◆ GOAL OF THE EXERCISE:
Go through the entries below and print, exactly, the lines starting at the one with "O Atlético pressionava" and ending at the one with "cruzou pela direita, a", keeping both ends and no others.

◆ PROVIDED DATA:
* * * * * * * * *

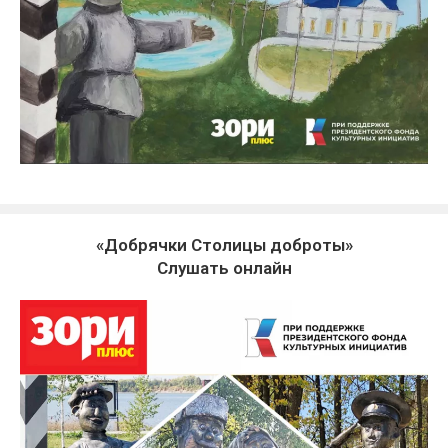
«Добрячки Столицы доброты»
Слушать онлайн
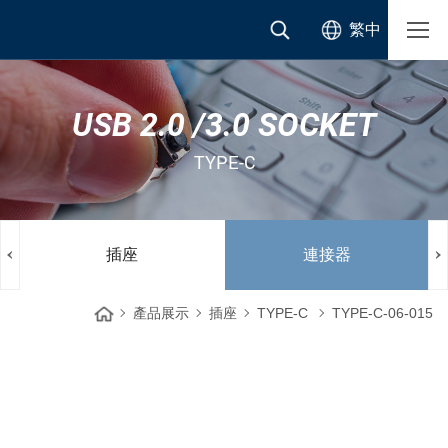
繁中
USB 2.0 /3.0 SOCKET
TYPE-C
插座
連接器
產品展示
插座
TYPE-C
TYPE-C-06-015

* * * * * * * * *

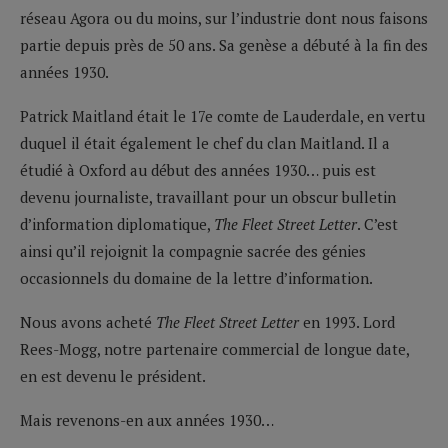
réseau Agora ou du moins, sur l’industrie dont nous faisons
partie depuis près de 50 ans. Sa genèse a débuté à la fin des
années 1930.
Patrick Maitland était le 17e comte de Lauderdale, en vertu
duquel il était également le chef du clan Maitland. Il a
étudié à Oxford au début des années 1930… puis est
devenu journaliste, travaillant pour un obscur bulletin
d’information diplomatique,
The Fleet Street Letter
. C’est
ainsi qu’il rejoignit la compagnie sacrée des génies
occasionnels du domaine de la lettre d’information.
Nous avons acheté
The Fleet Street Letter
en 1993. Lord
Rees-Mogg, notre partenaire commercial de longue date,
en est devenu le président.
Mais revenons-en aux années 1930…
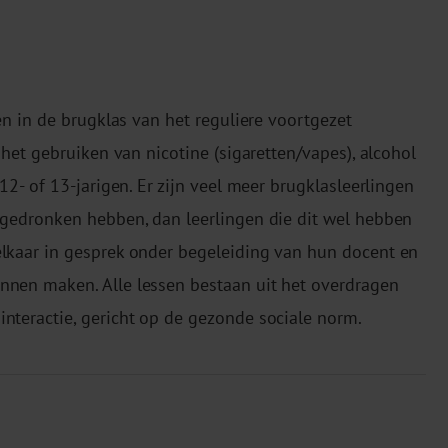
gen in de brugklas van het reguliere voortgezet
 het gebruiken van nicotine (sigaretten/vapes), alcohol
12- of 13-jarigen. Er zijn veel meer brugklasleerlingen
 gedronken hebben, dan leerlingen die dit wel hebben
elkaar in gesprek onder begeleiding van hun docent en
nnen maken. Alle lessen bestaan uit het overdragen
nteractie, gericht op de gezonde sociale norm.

* * * * * * * * *

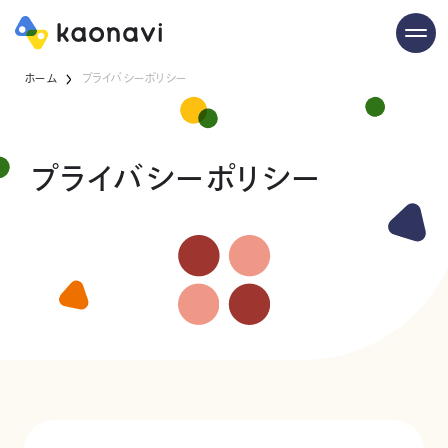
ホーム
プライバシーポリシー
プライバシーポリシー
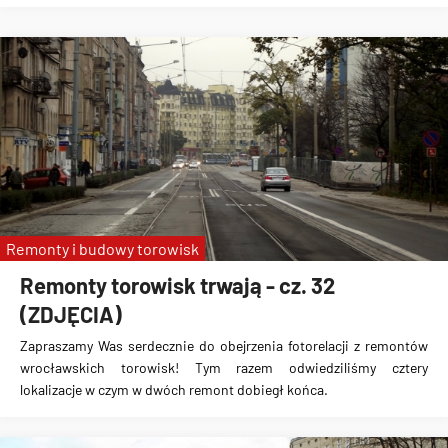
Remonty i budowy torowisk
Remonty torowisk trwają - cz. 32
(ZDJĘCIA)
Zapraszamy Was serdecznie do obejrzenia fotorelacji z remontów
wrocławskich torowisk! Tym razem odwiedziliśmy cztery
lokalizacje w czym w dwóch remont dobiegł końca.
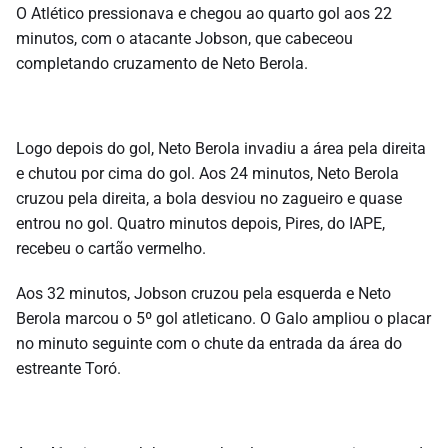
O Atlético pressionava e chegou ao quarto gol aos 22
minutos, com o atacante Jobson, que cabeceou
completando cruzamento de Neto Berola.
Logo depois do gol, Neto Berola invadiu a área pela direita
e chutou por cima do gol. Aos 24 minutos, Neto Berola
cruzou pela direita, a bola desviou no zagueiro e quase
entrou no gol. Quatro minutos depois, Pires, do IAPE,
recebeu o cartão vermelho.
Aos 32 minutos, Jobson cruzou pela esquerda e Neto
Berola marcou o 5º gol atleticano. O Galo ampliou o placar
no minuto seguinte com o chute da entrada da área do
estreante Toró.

* * * * * * * * *

◆ FINAL ANSWER:
O Atlético pressionava e chegou ao quarto gol aos 22
minutos, com o atacante Jobson, que cabeceou
completando cruzamento de Neto Berola.
Logo depois do gol, Neto Berola invadiu a área pela direita
e chutou por cima do gol. Aos 24 minutos, Neto Berola
cruzou pela direita, a bola desviou no zagueiro e quase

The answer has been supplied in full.